Add inference-engine export command with sagemaker, bentoml, ray, and docker targets #27

@AK11105

Description

@AK11105

What problem does this solve?

After packaging a model (#26 ), there is no way to export it to a specific deployment platform. Users targeting SageMaker, BentoML, Ray Serve, or standalone Docker must manually write platform-specific boilerplate — inference.py, service.py, deployment.py, serve.py — each with different calling conventions.

Proposed solution

New command: inference-engine export models/sentiment/v1/ --target sagemaker|bentoml|ray|docker

Reads deployment.json for metadata.

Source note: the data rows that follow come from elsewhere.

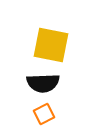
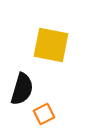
black semicircle: moved 21 px left, 6 px down; rotated 72 degrees counterclockwise
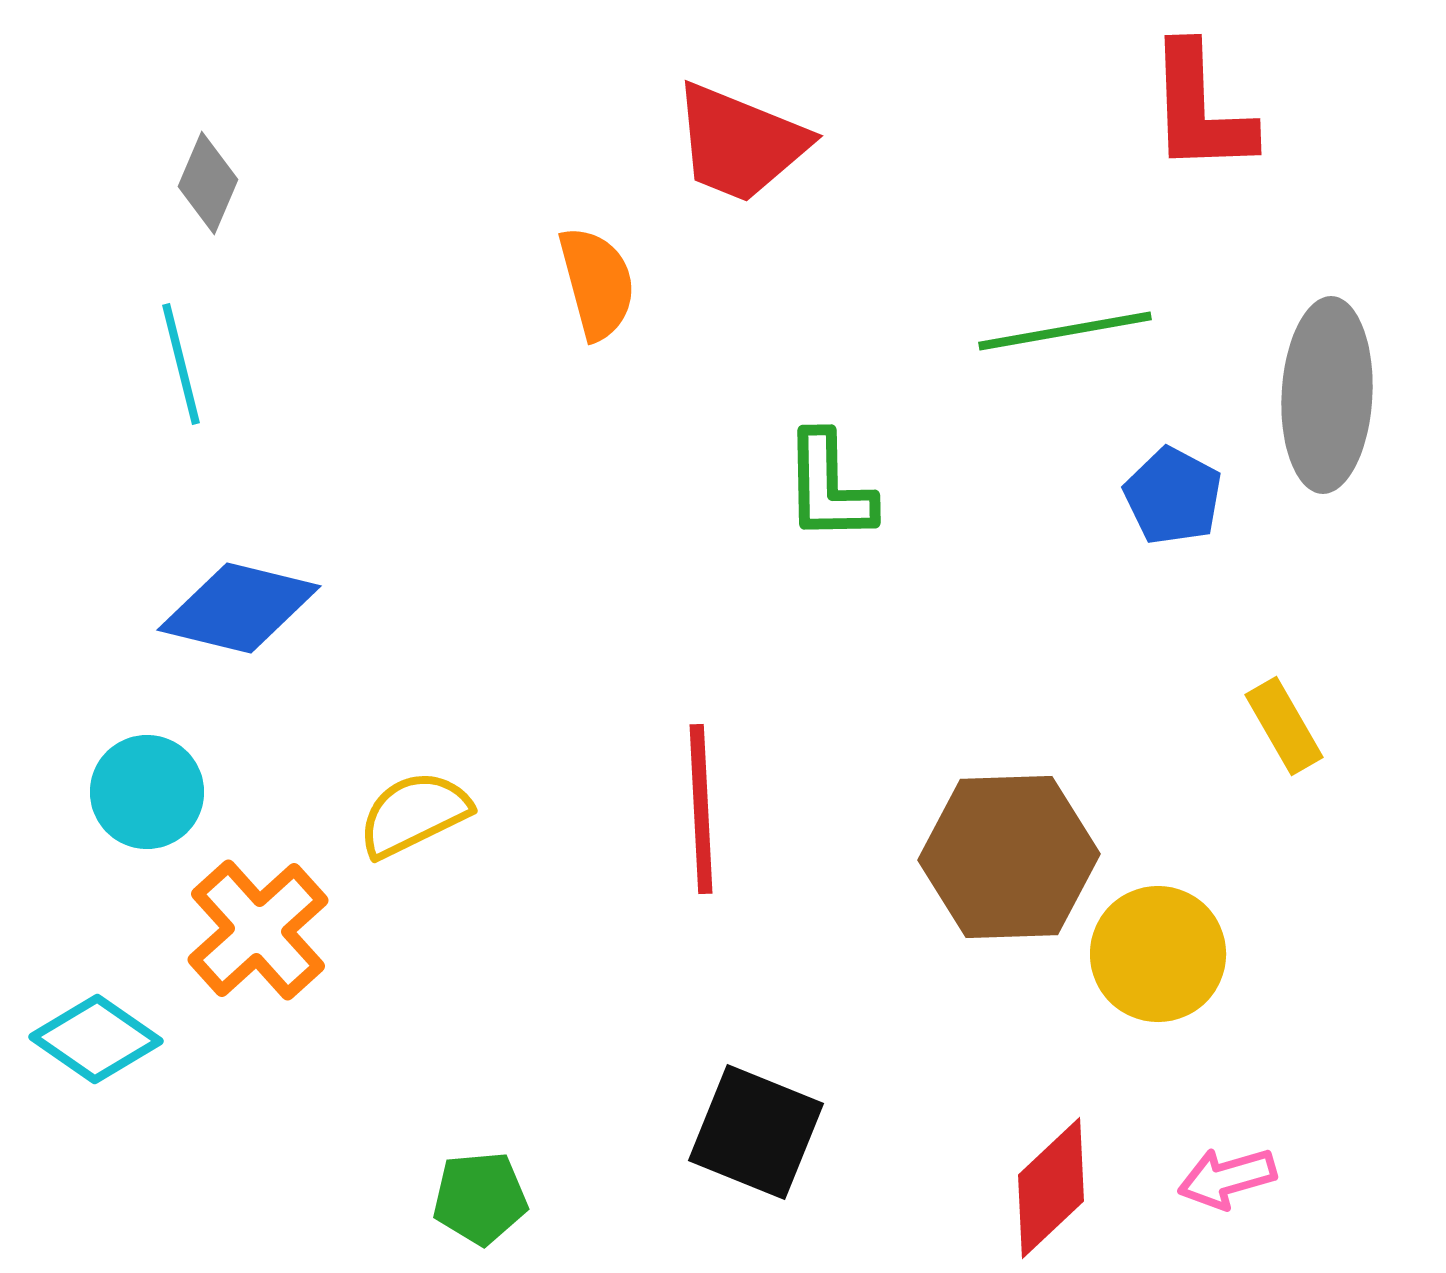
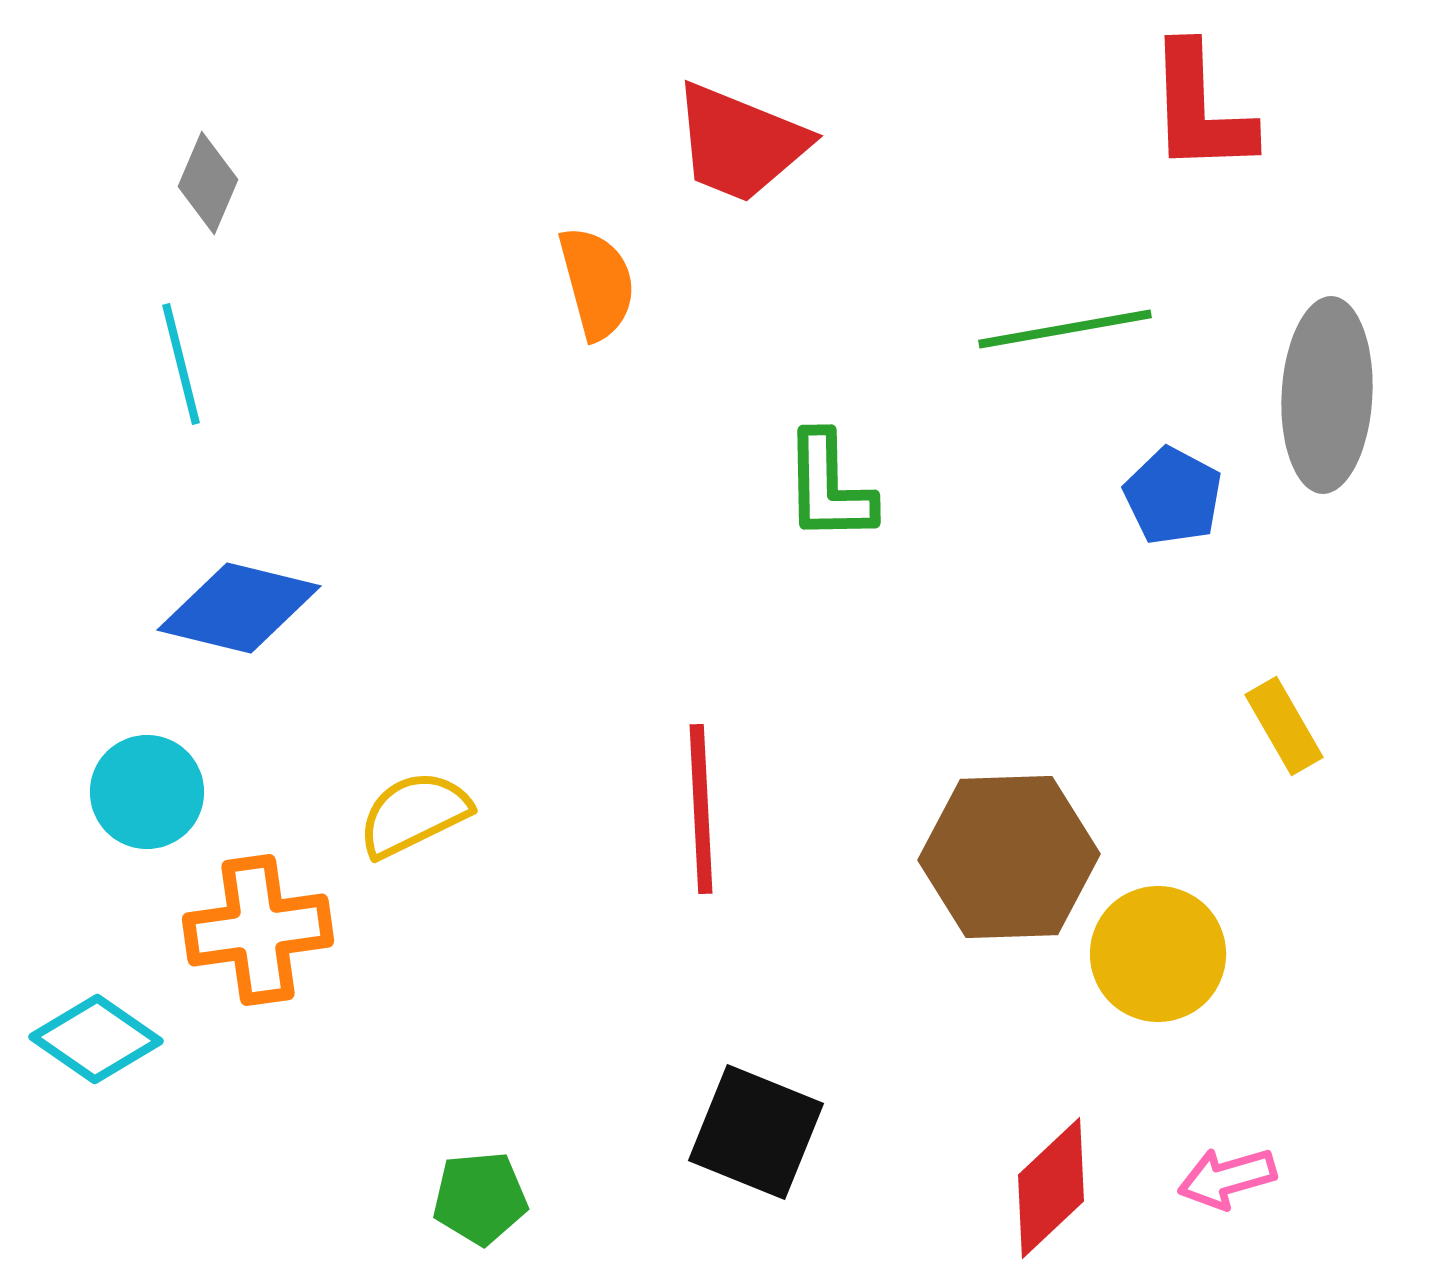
green line: moved 2 px up
orange cross: rotated 34 degrees clockwise
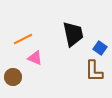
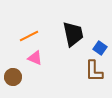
orange line: moved 6 px right, 3 px up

Fails with a clear message if deployment.json is absent (run inference-engine package first).

sagemaker

export/sentiment-v1-sagemaker/
├── model.tar.gz    (artifact + inference.py, tarred for S3 upload)
└── inference.py    (model_fn loads via definition.py; predict_fn calls pipeline.run())

bentoml

export/sentiment-v1-bentoml/
├── service.py      (BentoML Service wrapping InferencePipeline.run())
├── bentofile.yaml
└── requirements.txt

ray

export/sentiment-v1-ray/
├── deployment.py   (Ray Serve Deployment; handle() calls pipeline.run())
└── requirements.txt

docker (standalone, no platform SDK)

export/sentiment-v1-docker/
├── Dockerfile
├── requirements.txt
└── serve.py        (~30-line FastAPI app: POST /predict → pipeline.run())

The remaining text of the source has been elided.